The records should be restated exactly from their first line through the line with "length #3 with" in it.
*** Opening Data shown ***
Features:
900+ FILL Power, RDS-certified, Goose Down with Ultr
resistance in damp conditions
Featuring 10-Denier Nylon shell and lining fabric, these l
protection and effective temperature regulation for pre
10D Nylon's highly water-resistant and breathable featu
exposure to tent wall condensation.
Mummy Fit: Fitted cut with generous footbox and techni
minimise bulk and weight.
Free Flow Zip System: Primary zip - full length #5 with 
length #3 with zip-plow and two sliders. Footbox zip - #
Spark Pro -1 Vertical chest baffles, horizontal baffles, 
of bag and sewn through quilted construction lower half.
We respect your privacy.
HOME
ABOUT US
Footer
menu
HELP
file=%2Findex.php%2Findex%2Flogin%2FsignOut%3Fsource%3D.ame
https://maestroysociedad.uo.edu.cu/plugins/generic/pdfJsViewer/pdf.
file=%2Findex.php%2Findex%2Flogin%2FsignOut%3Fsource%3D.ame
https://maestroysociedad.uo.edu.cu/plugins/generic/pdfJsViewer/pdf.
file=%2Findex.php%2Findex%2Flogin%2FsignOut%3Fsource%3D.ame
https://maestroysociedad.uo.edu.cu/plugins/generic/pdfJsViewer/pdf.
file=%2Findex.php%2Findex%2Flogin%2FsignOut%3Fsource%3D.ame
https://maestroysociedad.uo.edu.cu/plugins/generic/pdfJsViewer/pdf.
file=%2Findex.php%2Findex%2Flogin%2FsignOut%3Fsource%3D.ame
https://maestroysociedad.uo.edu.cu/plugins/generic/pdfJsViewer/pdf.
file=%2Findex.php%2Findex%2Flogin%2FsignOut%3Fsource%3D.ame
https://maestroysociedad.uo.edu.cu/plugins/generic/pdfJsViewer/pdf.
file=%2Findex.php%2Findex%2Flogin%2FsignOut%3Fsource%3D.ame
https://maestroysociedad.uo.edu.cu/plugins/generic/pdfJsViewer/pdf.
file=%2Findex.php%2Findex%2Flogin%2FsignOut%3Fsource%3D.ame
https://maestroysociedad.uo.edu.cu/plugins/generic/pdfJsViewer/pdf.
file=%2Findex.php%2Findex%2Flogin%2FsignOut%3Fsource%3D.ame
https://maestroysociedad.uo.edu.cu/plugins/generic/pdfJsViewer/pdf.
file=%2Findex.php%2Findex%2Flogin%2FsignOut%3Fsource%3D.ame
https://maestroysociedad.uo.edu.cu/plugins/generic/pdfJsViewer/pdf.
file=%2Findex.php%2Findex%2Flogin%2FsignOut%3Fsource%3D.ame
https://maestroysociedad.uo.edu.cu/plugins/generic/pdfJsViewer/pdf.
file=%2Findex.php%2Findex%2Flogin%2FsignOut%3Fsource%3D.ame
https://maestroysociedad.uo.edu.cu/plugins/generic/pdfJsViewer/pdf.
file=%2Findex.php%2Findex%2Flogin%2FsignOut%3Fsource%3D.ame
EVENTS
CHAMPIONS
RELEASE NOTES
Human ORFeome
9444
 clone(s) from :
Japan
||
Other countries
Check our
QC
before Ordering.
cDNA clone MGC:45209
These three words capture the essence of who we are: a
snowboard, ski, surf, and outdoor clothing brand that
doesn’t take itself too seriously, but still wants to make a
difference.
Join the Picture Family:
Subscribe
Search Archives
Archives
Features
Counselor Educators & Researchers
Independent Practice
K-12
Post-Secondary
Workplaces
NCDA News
*** Closing Data shown ***
Solution:
Features:
900+ FILL Power, RDS-certified, Goose Down with Ultr
resistance in damp conditions
Featuring 10-Denier Nylon shell and lining fabric, these l
protection and effective temperature regulation for pre
10D Nylon's highly water-resistant and breathable featu
exposure to tent wall condensation.
Mummy Fit: Fitted cut with generous footbox and techni
minimise bulk and weight.
Free Flow Zip System: Primary zip - full length #5 with 
length #3 with zip-plow and two sliders. Footbox zip - #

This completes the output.